Page images and extracted text:
+ + + +

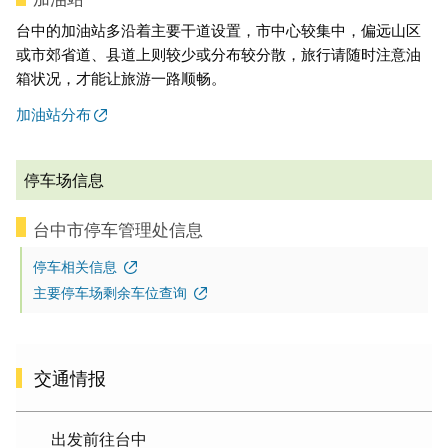
台中的加油站多沿着主要干道设置，市中心较集中，偏远山区
或市郊省道、县道上则较少或分布较分散，旅行请随时注意油
箱状况，才能让旅游一路顺畅。
加油站分布
停车场信息
台中市停车管理处信息
停车相关信息
主要停车场剩余车位查询
交通情报
出发前往台中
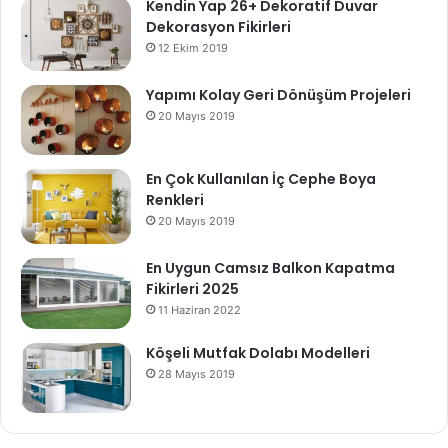
Kendin Yap 26+ Dekoratif Duvar
Dekorasyon Fikirleri
12 Ekim 2019
Yapımı Kolay Geri Dönüşüm Projeleri
20 Mayıs 2019
En Çok Kullanılan İç Cephe Boya
Renkleri
20 Mayıs 2019
En Uygun Camsız Balkon Kapatma
Fikirleri 2025
11 Haziran 2022
Köşeli Mutfak Dolabı Modelleri
28 Mayıs 2019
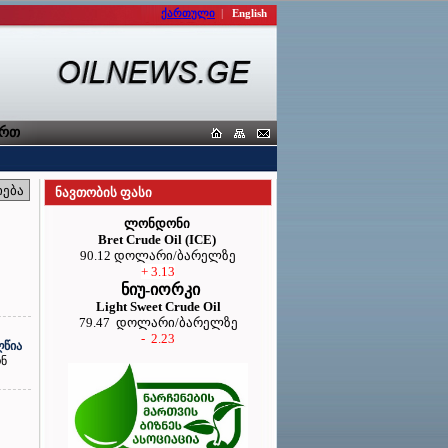
ქართული
|
English
ა კავშირი
ნავთობის ფასი
ლონდონი
Bret Crude Oil (ICE)
90.12 დოლარი/ბარელზე
+ 3.13
ნიუ-იორკი
Light Sweet Crude Oil
79.47 დოლარი/ბარელზე
- 2.23
ღწია
ონ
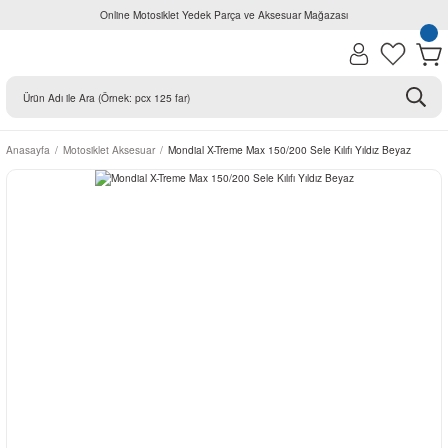
Online Motosiklet Yedek Parça ve Aksesuar Mağazası
Anasayfa
Motosiklet Aksesuar
Mondial X-Treme Max 150/200 Sele Kılıfı Yıldız Beyaz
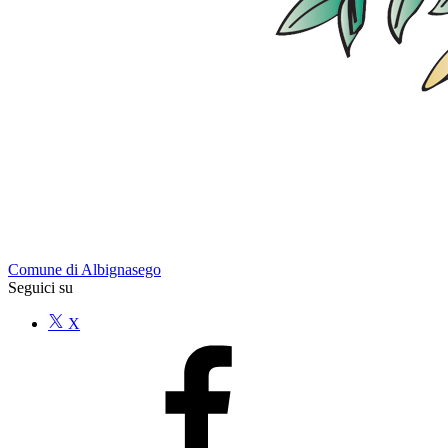
Comune di Albignasego
Seguici su
X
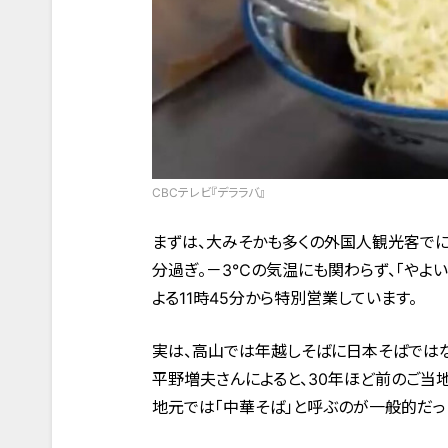
CBCテレビ『デララバ』
まずは、大みそかも多くの外国人観光客でにぎ
分過ぎ。－3℃の気温にも関わらず、「やよい
よる11時45分から特別営業しています。
実は、高山では年越しそばに日本そばではな
平野増夫さんによると、30年ほど前のご当
地元では「中華そば」と呼ぶのが一般的だっ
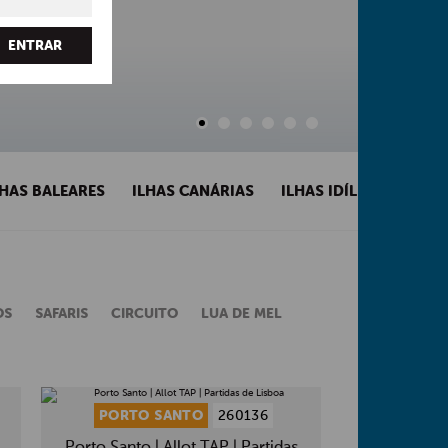
ENTRAR
LHAS BALEARES
ILHAS CANÁRIAS
ILHAS IDÍLICAS
MAD
OS
SAFARIS
CIRCUITO
LUA DE MEL
PORTO SANTO
260136
FUERTE
Porto Santo | Allot TAP | Partidas
Fu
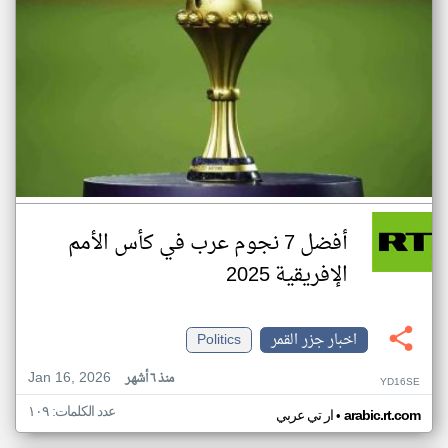
أفضل 7 نجوم عرب في كأس الأمم
الإفريقية 2025
اخبار جزر القمر
Politics
Jan 16, 2026
منذ ٦ أشهر
YD16SE
عدد الكلمات: ١٠٩
•
arabic.rt.com
ار تي عربي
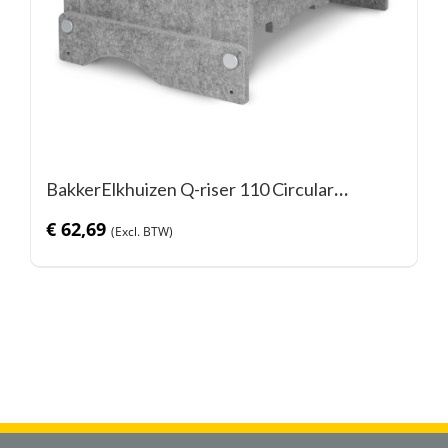
BakkerElkhuizen Q-riser 110 Circular
monitorstandaard
€
62,69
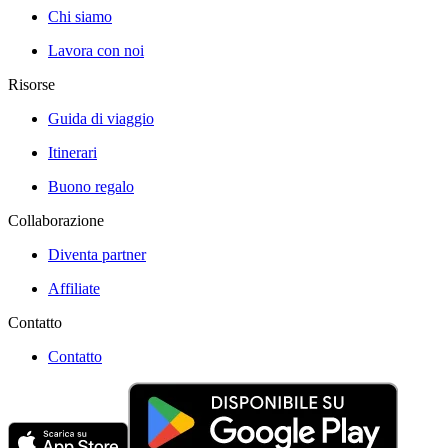
Chi siamo
Lavora con noi
Risorse
Guida di viaggio
Itinerari
Buono regalo
Collaborazione
Diventa partner
Affiliate
Contatto
Contatto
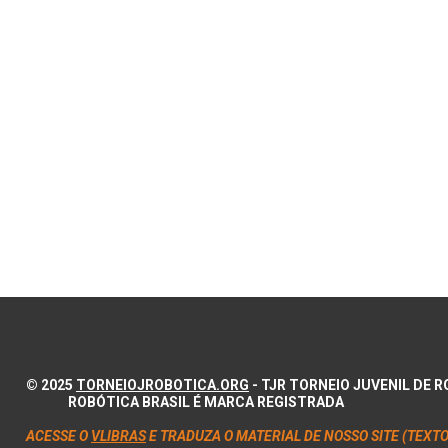
© 2025
TORNEIOJROBOTICA.ORG
- TJR TORNEIO JUVENIL DE
ROBÓTICA BRASIL É MARCA REGISTRADA
ACESSE O
VLIBRAS
E TRADUZA O MATERIAL DE NOSSO SITE (TEXTO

+ + + +

▶ **Work required**
Each entry should be set down exactly, pictures excluded.

▶ **Written solution**
台中的加油站多沿着主要干道设置，市中心较集中，偏远山区
或市郊省道、县道上则较少或分布较分散，旅行请随时注意油
箱状况，才能让旅游一路顺畅。
加油站分布
停车场信息
台中市停车管理处信息
停车相关信息
主要停车场剩余车位查询
交通情报
出发前往台中
Kendin Yap 26+ Dekoratif Duvar
Dekorasyon Fikirleri
12 Ekim 2019
Yapımı Kolay Geri Dönüşüm Projeleri
20 Mayıs 2019
En Çok Kullanılan İç Cephe Boya
Renkleri
20 Mayıs 2019
En Uygun Camsız Balkon Kapatma
Fikirleri 2025
11 Haziran 2022
Köşeli Mutfak Dolabı Modelleri
28 Mayıs 2019
ქართული
|
English
ა კავშირი
ნავთობის ფასი
ლონდონი
Bret Crude Oil (ICE)
90.12 დოლარი/ბარელზე
+ 3.13
ნიუ-იორკი
Light Sweet Crude Oil
79.47 დოლარი/ბარელზე
- 2.23
ღწია
ონ
Online Motosiklet Yedek Parça ve Aksesuar Mağazası
Anasayfa
Motosiklet Aksesuar
Mondial X-Treme Max 150/200 Sele Kılıfı Yıldız Beyaz
Comune di Albignasego
Seguici su
X
CBCテレビ『デララバ』
まずは、大みそかも多くの外国人観光客でにぎ
分過ぎ。－3℃の気温にも関わらず、「やよい
よる11時45分から特別営業しています。
実は、高山では年越しそばに日本そばではな
平野増夫さんによると、30年ほど前のご当
地元では「中華そば」と呼ぶのが一般的だっ
ENTRAR
LHAS BALEARES
ILHAS CANÁRIAS
ILHAS IDÍLICAS
MAD
OS
SAFARIS
CIRCUITO
LUA DE MEL
PORTO SANTO
260136
FUERTE
Porto Santo | Allot TAP | Partidas
Fu
أفضل 7 نجوم عرب في كأس الأمم
الإفريقية 2025
اخبار جزر القمر
Politics
Jan 16, 2026
منذ ٦ أشهر
YD16SE
عدد الكلمات: ١٠٩
•
arabic.rt.com
ار تي عربي
BakkerElkhuizen Q-riser 110 Circular
monitorstandaard
€
62,69
Chi siamo
Lavora con noi
Risorse
Guida di viaggio
Itinerari
Buono regalo
Collaborazione
Diventa partner
Affiliate
Contatto
Contatto
© 2025
TORNEIOJROBOTICA.ORG
- TJR TORNEIO JUVENIL DE
ROBÓTICA BRASIL É MARCA REGISTRADA
ACESSE O
VLIBRAS
E TRADUZA O MATERIAL DE NOSSO SITE (TEXTO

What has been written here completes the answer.